Désormais, l’élargissement de l’OTAN, qui était jugé décisif avec l’étape ukrainienne, devient un pari extrêmement risqué. Si cette poussée se poursuit, elle devra le faire, vu l’opposition marquée à cette perspective, dans des conditions de plus en plus scabreuses, avec des moyens semi-secrets et semi-illégaux, notamment l’intervention d’organisations frontistes washingtoniennes de plus en plus dépourvues de la couverture démocratique et la mise en avant de politiciens compromis ou extrêmement vulnérables du point de vue éthique ou, tout simplement, du point de vue du seul fonctionnement de la démocratie. D’autre part, la même poussée otanienne se heurtera à une opposition de plus en plus résolue et de plus en plus “contre-offensive” de la Russie.
(Dans le texte de Kryuchkov, repris dans nos “Choix commentés”, on trouve les précisions suivantes : « There are many proofs that Russia is already considering the tactics and the strategy of its actions if Ukraine joins NATO. One example is the Concept of Relations Between Russia and Ukraine worked out for the Russian Government by the Center for Integration Problems of the Economy Institute of the Academy of Sciences of Russia together with the CIS and Baltic States and Risk and Crises Analysis Centers of the ASR. »)

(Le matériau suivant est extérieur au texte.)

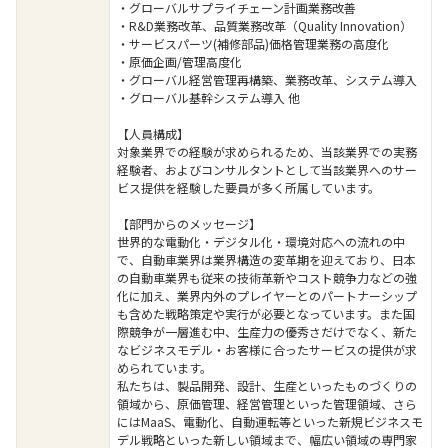
・グローバルサプライチェーン計画業務改善
・R&D業務改革、品質業務改革（Quality Innovation）
・サービスパーツ(補修部品)価格管理業務の高度化
・原価企画/管理高度化
・グローバル経営管理再構築、業務改革、システム導入
・グローバル基幹システム導入 他
【人員構成】
対象業界での経験が求められるため、当該業界での実務
経験者、およびコンサルタントとして当該業界へのサー
ビス提供を経験した要員が多く所属しています。
【部門からのメッセージ】
世界的な電動化・デジタル化・環境対応への流れの中
で、自動車業界は業界構造の変革期を迎えており、日本
の自動車業界も従来の技術革新やコスト競争力などの強
化に加え、業界内外のプレイヤーとのパートナーシップ
も含めた戦略策定や実行が必要となっています。また国
際競争が一層進む中、生産力の優秀さだけでなく、新た
なビジネスモデル・お客様に合ったサービスの提供が求
められています。
私たちは、製品開発、設計、生産といったものづくりの
領域から、原価管理、経営管理といった管理領域、さら
にはMaaS、電動化、自動運転等といった新規ビジネスモ
デル戦略といった新しい領域まで、幅広い領域の専門家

C’est un sérieux problème qui est inauguré aujourd’hui à l’Ouest, où l’OTAN risque de se voir entraînée d’une façon fâcheuse par l’habituelle irresponsabilité américaniste. Il est possible que l’UE (la Commission européenne) nuance son attitude avant de voir les difficultés devenir très sérieuses. On signale à la Commission, ces derniers jours, la formation d’une minorité dans la bureaucratie pour juger que « l’on va trop loin avec l’Ukraine et qu’il serait temps de réviser cette politique dans le sens d’une plus grande attention portée à la position russe » (selon une de nos sources). C’est une minorité mais, hier, il n’était question que d’unanimité dans l’autre sens. Quant aux nations européennes de l’UE, — on parle des sérieuses, pas des “nouveaux de l’UE”, — elles devraient être conduites à réviser les options en cours pour nuancer très vite l’aventure ukrainienne des institutions occidentales, qu’elles n’ont d’ailleurs suivies que du bout des lèvres.
Le pronostic est que, dans cette affaire, l’OTAN se retrouvera seule, poussée par les Américains, à jouer le maximalisme et qu’elle y laissera des plumes. C’est la meilleure chose du monde qui puisse arriver.